While hindsight to cast blame is foolish, hindsight to learn better about what to do in the future is just plain common sense. It seems to me that we ought to seriously think about a system that focuses on quarantining the sick rather than the healthy, differentiates between high risk of death and low risk individuals, and where the broadest restrictions are geographically targeted on smaller units of geography -- all to balance the goals of maintaining the capacity of the health care system and minimizing the shocks to the economy to only those that are necessary. We should measure the health care component of success first by lives and not cases or hospitalizations (independently of the capacity question). And one lesson learned is that we need to consider resiliency over efficiency when it comes to sourcing essential goods. Drugs, health care devices, etc., these things need to have sufficient US (from my perspective) manufacturing capacity, even if it means paying more during the good times.
rats19 wrote: ↑Wed Jul 01, 2020 2:55 pm
How it is still being handled
Prognosis ?
I think its being handled well now. I think the reopening in stages is good and necessary and INEVITABLE. We are learning more about the disease, we can move backwards on a stage if need be, and our system can handle a lot more than it could in March.

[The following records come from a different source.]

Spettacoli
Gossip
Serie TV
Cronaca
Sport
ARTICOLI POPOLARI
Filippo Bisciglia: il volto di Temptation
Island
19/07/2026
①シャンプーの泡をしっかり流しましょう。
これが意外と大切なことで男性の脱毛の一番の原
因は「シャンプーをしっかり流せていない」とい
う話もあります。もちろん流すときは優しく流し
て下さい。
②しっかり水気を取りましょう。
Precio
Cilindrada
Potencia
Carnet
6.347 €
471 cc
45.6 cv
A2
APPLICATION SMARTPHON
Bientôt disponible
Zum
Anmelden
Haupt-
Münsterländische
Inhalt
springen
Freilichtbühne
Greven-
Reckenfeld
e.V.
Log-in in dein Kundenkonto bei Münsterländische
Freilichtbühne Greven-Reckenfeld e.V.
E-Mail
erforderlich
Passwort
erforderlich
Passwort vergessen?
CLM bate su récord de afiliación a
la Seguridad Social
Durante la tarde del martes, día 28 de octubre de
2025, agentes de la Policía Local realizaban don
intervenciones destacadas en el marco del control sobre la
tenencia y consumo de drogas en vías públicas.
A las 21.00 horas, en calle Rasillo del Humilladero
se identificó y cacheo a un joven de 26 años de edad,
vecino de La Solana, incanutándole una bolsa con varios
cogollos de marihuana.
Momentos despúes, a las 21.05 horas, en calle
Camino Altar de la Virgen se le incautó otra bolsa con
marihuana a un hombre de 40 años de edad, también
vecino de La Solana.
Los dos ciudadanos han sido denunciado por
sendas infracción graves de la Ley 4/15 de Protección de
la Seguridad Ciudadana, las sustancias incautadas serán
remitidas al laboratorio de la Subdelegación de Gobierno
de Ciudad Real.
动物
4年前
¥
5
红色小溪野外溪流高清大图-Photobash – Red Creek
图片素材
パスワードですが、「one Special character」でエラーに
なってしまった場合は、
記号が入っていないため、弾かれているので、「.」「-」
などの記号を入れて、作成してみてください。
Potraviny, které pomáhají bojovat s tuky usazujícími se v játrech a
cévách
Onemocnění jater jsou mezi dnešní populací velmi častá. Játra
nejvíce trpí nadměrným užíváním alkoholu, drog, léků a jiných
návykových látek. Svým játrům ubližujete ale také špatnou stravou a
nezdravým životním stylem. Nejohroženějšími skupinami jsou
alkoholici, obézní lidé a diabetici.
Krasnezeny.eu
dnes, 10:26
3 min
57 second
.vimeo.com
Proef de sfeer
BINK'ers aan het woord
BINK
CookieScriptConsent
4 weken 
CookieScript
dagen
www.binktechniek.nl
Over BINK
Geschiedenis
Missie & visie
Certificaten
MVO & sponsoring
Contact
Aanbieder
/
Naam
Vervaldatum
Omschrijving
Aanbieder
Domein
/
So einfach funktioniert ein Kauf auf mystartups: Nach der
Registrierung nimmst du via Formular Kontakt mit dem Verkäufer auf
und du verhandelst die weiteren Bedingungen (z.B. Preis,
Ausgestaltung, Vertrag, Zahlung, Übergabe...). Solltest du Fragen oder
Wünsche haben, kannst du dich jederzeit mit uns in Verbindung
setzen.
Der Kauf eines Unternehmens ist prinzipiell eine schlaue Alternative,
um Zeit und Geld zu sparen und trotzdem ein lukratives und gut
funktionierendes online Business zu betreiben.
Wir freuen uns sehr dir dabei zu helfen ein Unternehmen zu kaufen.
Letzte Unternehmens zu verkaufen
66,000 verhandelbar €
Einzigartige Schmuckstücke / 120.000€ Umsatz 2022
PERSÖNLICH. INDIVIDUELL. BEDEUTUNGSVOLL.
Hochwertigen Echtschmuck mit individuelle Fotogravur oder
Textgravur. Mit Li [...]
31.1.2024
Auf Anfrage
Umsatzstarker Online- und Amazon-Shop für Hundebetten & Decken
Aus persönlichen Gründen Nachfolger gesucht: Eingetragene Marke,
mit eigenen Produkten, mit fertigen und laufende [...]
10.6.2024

If a foreign invader came with an army and said when we take over your government and we promise you health but you can't gather in large groups (including to practice your religion or protest the government), you can't go to restaurants, you can't leave your home unless its absolutely necessary, you can't add new people to your household (neither friends over for socialization and you are stuck with that girlfriend/wife come hell or high water), I would take up arms, thereby risking my life. That's not a hard call. That my government did that instead of a foreign invader led a little civil disobedience here and there but isn't going to lead to revolution in the short term. But it is unsustainable as a long term policy. We will open up fully. Some habits might change that will minimally impact our lives -- more frequent handwashing, whatever. But if the coronavirus/covid-19 is chronic, we will accept the risk that coronavirus presents as if it is the flu as opposed to living much longer within this world of decreased liberty. Americans, and I believe Canadians particularly west of Toronto and east of Vancouver, are not well-conditioned for obedience to authority. Put in other terms, we value liberty, spurn control, and would rather have agency and be stupid than to have not other choice than to be "safe."
I don't spend a lot of time thinking about whether we will find better treatments for coronavirus or a vaccine. I expect that stuff will come; people are ingenious. But I think we won't be conditioning a return-to-near-normal on those events. Its going to come sooner that when the experts say, because the experts haven't accounted for the fact that freedom is a value greater than general public health, especially for a disease like this one that is bad, but isn't wiping out the planet.